Ramla’s new co-wife, Safira, must accept that her husband of 20 years wants a younger second wife and that they must all live together in harmony.
Yearning for release from society’s constraints, each woman plots her path toward a different life.
SOMEWHERE SISTERS: A STORY OF ADOPTION, IDENTITY, AND THE MEANING OF FAMILY
Isabella, a child born in Vietnam in 1998, was adopted from an orphanage by a wealthy White American family and raised in the Chicago suburbs.
On the other side of the world, Isabella’s identical twin sister, Hà, was raised by a biological aunt in a rural village.
When Isabella’s mother learned of her daughter’s twin, she became determined to bring the girls together, setting both families on an unforgettable journey that engendered questions about race and identity.
Hayasaki, a journalist who spent five years tracing the girls’ diverging paths, writes a sensitive, well-researched account of the years before and after their emotional reunion.
POSTER GIRL
Sonya’s family benefitted from the Delegation, an oppressive regime that used a medically implanted device to reward or punish its citizens’ behaviour.
Ten years after a violent revolution and now living as a political prisoner, she is offered parole on the condition that she locate a girl the Delegation “reassigned” to another family.
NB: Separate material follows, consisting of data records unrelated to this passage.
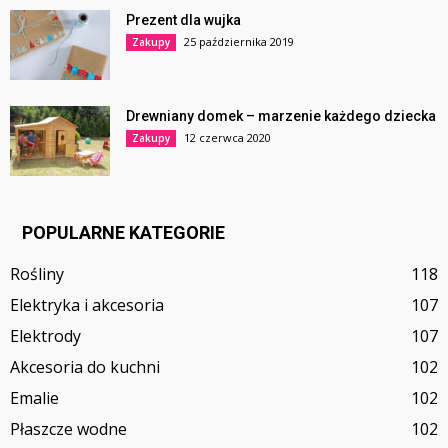
Prezent dla wujka
25 października 2019
Zakupy
Drewniany domek – marzenie każdego dziecka
12 czerwca 2020
Zakupy
POPULARNE KATEGORIE
Rośliny
118
Elektryka i akcesoria
107
Elektrody
107
Akcesoria do kuchni
102
Emalie
102
Płaszcze wodne
102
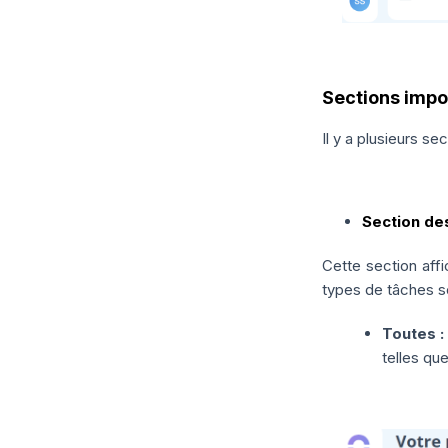
Sections impo
Il y a plusieurs se
Section des
Cette section affi
types de tâches so
Toutes :
telles qu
Finding the lost child involves unearthing secrets and acknowledging a past she’d
rather forget.
Divergent author Roth smartly envisions the repercussions of a government gone too far and the potential abuse of technology in the wrong hands.
THE CONSEQUENCES: STORIES
Muñoz’s luminous story collection, his first book in more than a decade, portrays a community of Mexican and Mexican American farmworkers in California’s Central Valley, where inhabitants harvest the food that appears on tables across the United States and strive to find bounty in their own lives.
Their daily difficulties are tenderly laid bare, as when two strangers meet on a bus and realise they are both waiting for their husbands to return after being deported.
Muñoz once worked in the same fields, as did his parents and siblings, and his empathetic stories convey a realistic sense of the toll such labour takes on bodies and minds.